In places the dry winter veld shows up patches of the skeletal remains of the Datura plants that ripened during the autumn months. The spiky green fruits have since dried, split open and scattered their highly toxic seeds that will spawn new plants once the spring rains have arrived.
A widespread weed in South Africa, Datura, grows mainly in places where the soil has been disturbed, such as along roadsides, seasonal river courses, as well as in cultivated lands. We grew up knowing it by the Afrikaans name of Stinkblaar (Stinking Leaves) although I later discovered its English common name is Thorn Apple – at least two varieties commonly occur here: the Large Thorn Apple (Datura ferox) – also known as the Fierce Thorn Apple – and the Common Thorn Apple (Datura stramonium). I find it interesting that the Afrikaans name focuses on the leaves (which produce an unpleasant smell when crushed), while the English name points to the fruit. The genus name Datura comes from the Bengali name ‘dhatura’ for the plant, while the species name ferox means ‘strongly fortified’ and refers to the long spines on seed pods. The seeds of both are poisonous, so it was a plant we were warned from early on to avoid.
The spiny fruit houses the highly toxic kidney-shaped seeds. The photograph below shows the green fruit. This later hardens and dries to a dark brown before splitting open to reveal the black seeds. The Common Thorn Apple is also known colloquially in this country as malpitte (crazy seeds). All parts of Datura plants are poisonous and may prove fatal if ingested by humans as well as livestock and pets as they affect the central nervous system.
The white to creamy-coloured flowers are trumpet-shaped. The petals sometimes show a violet tinge.
This annual belongs to the Solanaceae – or deadly nightshade – family. Although these plants have become naturalised over most tropical and warm temperate regions, they are thought to have originated from the tropical regions of Central and South America. Datura stramonium is one of the world’s most widespread poisonous weeds and it competes aggressively with crops in the field and pasture. It is listed as a noxious weed in South Africa.
The Common Dandelion (Taraxacum officinale), probably a native of Europe is now a cosmopolitan weed in this country, dismissed by most gardeners as being particularly troublesome when they decide to grow in otherwise well-manicured lawns! This reminds me of the interesting poem, Dandelion, by Jon Silkin:
Slugs nestle where the stem
Broken, bleeds milk.
The flower is eyeless: the sight is compelled
By small, coarse, sharp petals,
Like metal shreds. Formed,
They puncture, irregularly perforate
Their yellow, brutal glare.
And certainly want to
Devour the earth. With an ample movement
They are a foot high, as you look.
And coming back, they take hold
On pert domestic strains.
Others’ lives are theirs. Between then
Grass. They infest its weak land;
Fatten, hide slugs, infestate.
They look like plates; more closely
Life the first tryings, the machines, of nature
Riveted into her, successful.
Far from simply being a weed, dandelions have proved to be useful plants both as salads (leaves) and medicinally (roots). Dandelions are also used to make healing teas, wine and skincare products – by those who have the knowledge to do so. Apparently the buds, flowers and leaves can eaten fresh any time you want a healthy snack!
That is the more serious side of dandelions. What about the irresistible urge so many people – not only little children – feel to blow the puffball of the puffy white dandelion seeds apart?
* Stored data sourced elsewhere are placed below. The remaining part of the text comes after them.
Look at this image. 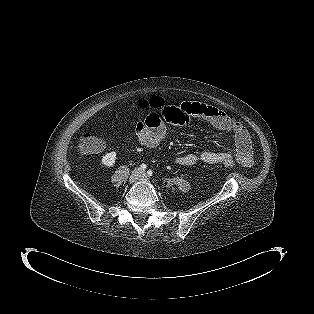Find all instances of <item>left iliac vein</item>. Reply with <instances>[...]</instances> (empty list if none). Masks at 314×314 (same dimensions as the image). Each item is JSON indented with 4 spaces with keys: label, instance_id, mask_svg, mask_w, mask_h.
Here are the masks:
<instances>
[{
    "label": "left iliac vein",
    "instance_id": "obj_1",
    "mask_svg": "<svg viewBox=\"0 0 314 314\" xmlns=\"http://www.w3.org/2000/svg\"><path fill=\"white\" fill-rule=\"evenodd\" d=\"M140 180L148 181V178L145 172H141Z\"/></svg>",
    "mask_w": 314,
    "mask_h": 314
}]
</instances>
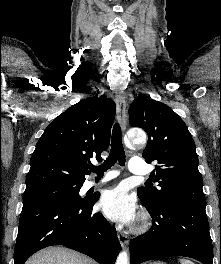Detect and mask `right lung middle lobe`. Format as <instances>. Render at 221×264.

Like so many people the world over, I believed from early childhood that this was an opportunity to make a wish. Some people are certain that the seeds will carry one’s thoughts and dreams – if that were so then I feel sure there can hardly be a puffball left as we blow them apart in order to connect with our loved ones during this long period of lockdown – thank you COVID-19! Take a moment to watch the video here to see why the seeds float so well: https://www.discovermagazine.com/planet-earth/why-dandelion-seeds-are-so-good-at-floating
Whatever beliefs you may attach to them, there is great visual appeal in watching the parachute-like seeds waft away in the breeze. As dandelions generally thrive in difficult conditions, they are thought to symbolise the ability to rise above life’s challenges – something we all need to work at during this pandemic.
The common garden plant, Canna indica (Indian shot), has been declared as an alien invader plant in South Africa, falling into Category 1b of the National Environmental Management: Biodiversity Act which means it must be removed from your garden. To prevent these tough perennial plants from spreading, it is best to remove them carefully, ensuring that all the dense clumps of tubers have also been dug out. Unfortunately, the Canna indica has the propensity to invade stream banks, forests and other natural areas, crowding out and destroying the indigenous vegetation.
Canna indica is a tall and vigorous grower, bearing copious small and narrow mainly red flowers. The green or bronze leaves are also narrow. The flowers are followed by fruits that are at first green and spiny. These turn brown before splitting open and releasing multitudes of black, pea-like seeds with a hard outer coating. This plant spreads by seed and underground rhizomes.
As with so many garden plants have proved to be invasive, Canna indica was introduced as an ornamental plant – they originate from the Caribbean and tropical America.